For six loci, interactions between 30 and 220 kb implicate either a single ATAC-seq peak (CD5, PXK, TCTE1, CDK6, TPD52) or two ATAC-seq peaks (IL6ST) that contain an RA credible set SNP, interacting with the target eQTL gene. This implicated a single likely causal SNP in three loci (PXK, CDK6, TPD52, CD5) and less than three likely causal SNPs in the other loci (IL6ST, TCTE1) (Supplementary Data 2).

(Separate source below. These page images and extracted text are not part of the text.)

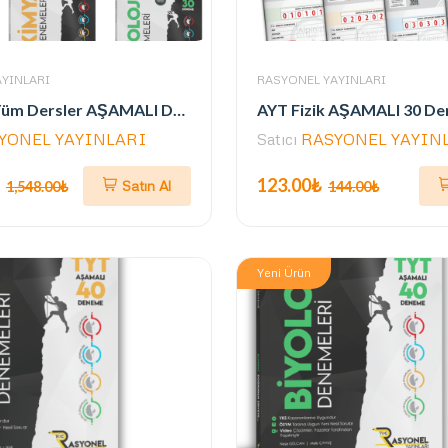
YINLARI
RASYONEL YAYINLARI
TYT-AYT Tüm Dersler AŞAMALI Deneme Seti (Müfredata Uygun - 242 Deneme- ÖSYM Ayarında)
YONEL YAYINLARI
Satıcı
RASYONEL YAYIN
123.00₺
Satın Al
1,548.00₺
144.00₺
Yeni Ürün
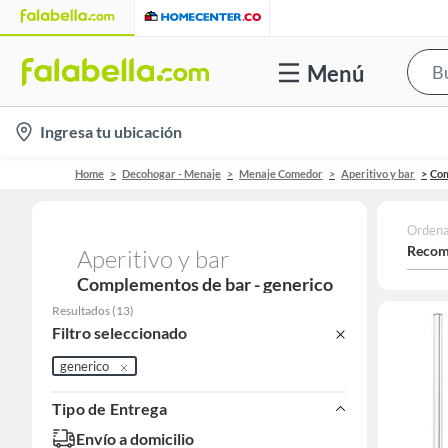
Menú
location-
Ingresa tu ubicación
icon
Home
Decohogar - Menaje
Menaje Comedor
Aperitivo y bar
Com
Ordena
Recom
Aperitivo y bar
Complementos de bar - generico
Resultados
(
13
)
Filtro seleccionado
generico
Tipo de Entrega
Envío a domicilio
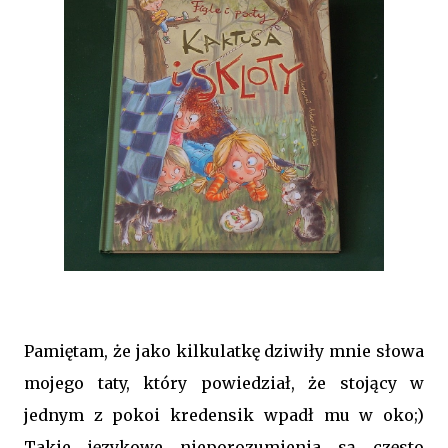
Pamiętam, że jako kilkulatkę dziwiły mnie słowa
mojego taty, który powiedział, że stojący w
jednym z pokoi kredensik wpadł mu w oko;)
Takie językowe nieporozumienia są często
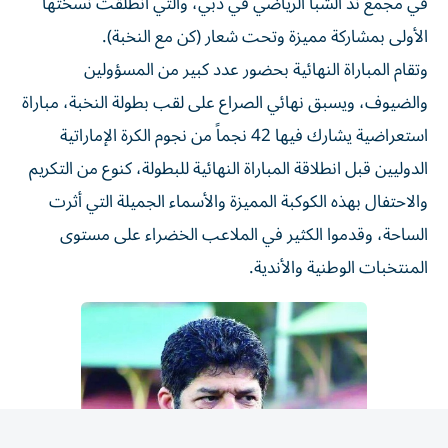
الأولى بمشاركة مميزة وتحت شعار (كن مع النخبة).
وتقام المباراة النهائية بحضور عدد كبير من المسؤولين
والضيوف، ويسبق نهائي الصراع على لقب بطولة النخبة، مباراة
استعراضية يشارك فيها 42 نجماً من نجوم الكرة الإماراتية
الدوليين قبل انطلاقة المباراة النهائية للبطولة، كنوع من التكريم
والاحتفال بهذه الكوكبة المميزة والأسماء الجميلة التي أثرت
الساحة، وقدموا الكثير في الملاعب الخضراء على مستوى
المنتخبات الوطنية والأندية.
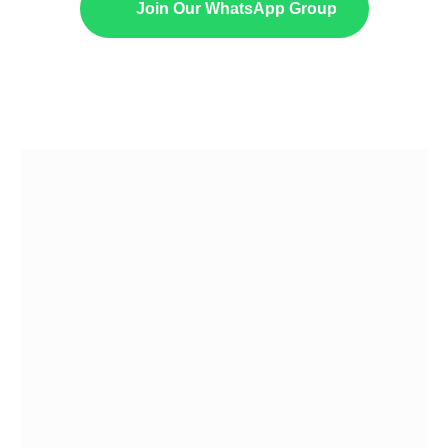
Join Our WhatsApp Group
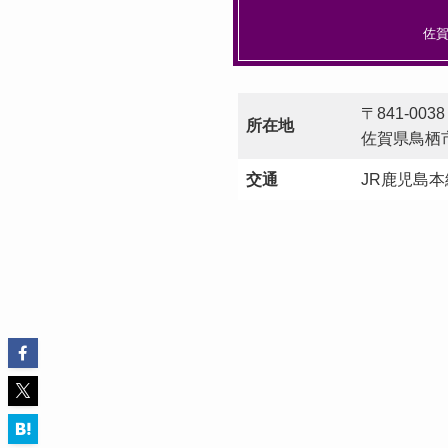
佐
〒841-0038
所在地
佐賀県鳥栖市
交通
JR鹿児島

For 13 loci, our correlated, dynamic data support the currently assigned gene, and provide the first biological evidence for 7 of these genes (Supplementary Data 2). These genes include DDX6, PRKCH, RBPJ, PVT1, PRDM1 and PTPN2, with many interactions confirming genes up to 200 kb, and one over 800 kb (PVT1), from the RA credible set SNPs SNP, but always constrained within TADs.

For a number of loci, our results point to complex relationships between RA credible set SNP regions and putative causal genes (Supplementary Data 2). For some regions, whilst we did not demonstrate direct interaction between an ATAC-seq peak and gene, the genomic region spanning the credible SNP set made a long distance physical interaction with genes that have supportive evidence for disease involvement. For example, on chromosome 10, an intronic region within the ARID5B gene, containing RA credible set SNPs, interacts with RTKN2, involved in the NFKB pathway, and containing nsSNPs associated with Asian RA23 (Supplementary Fig. 14b). Similarly on chromosome 3, a region with RA credible set SNPs intergenic of EOMES interacts with AZI2 (an activator of NFKB), suggesting the region contains an enhancer that could potentially control two important genes in the T-cell immune pathway (Supplementary Fig. 14c). We also provide evidence for, complex regions with direct ATAC-seq, gene promoter interactions. Two regions in particular provided insight into potential target genes for RA. Two ATAC-seq peaks, containing five SNPs that are RA credible set SNPs on chromosome 8, both interact with PVT1 and MYC1, situated some 450–800 kb away from these peaks (Fig. 5). Here we demonstrate a positive correlation between the ATAC-seq peak dynamics and gene expression for both PVT1 and MYC1 (r2 = 0.67 and 0.68, respectively). Interestingly, this ATAC-seq peak region has previously been demonstrated to be a key repressor of MYC1 gene expression, following a comprehensive CRISPRi screen in K562 erythroleukemia cells20. We therefore confirm this relationship between a distant regulatory region and MYC1 expression in primary T cells, highlighting the likelihood that this gene has a role in the susceptibility to RA.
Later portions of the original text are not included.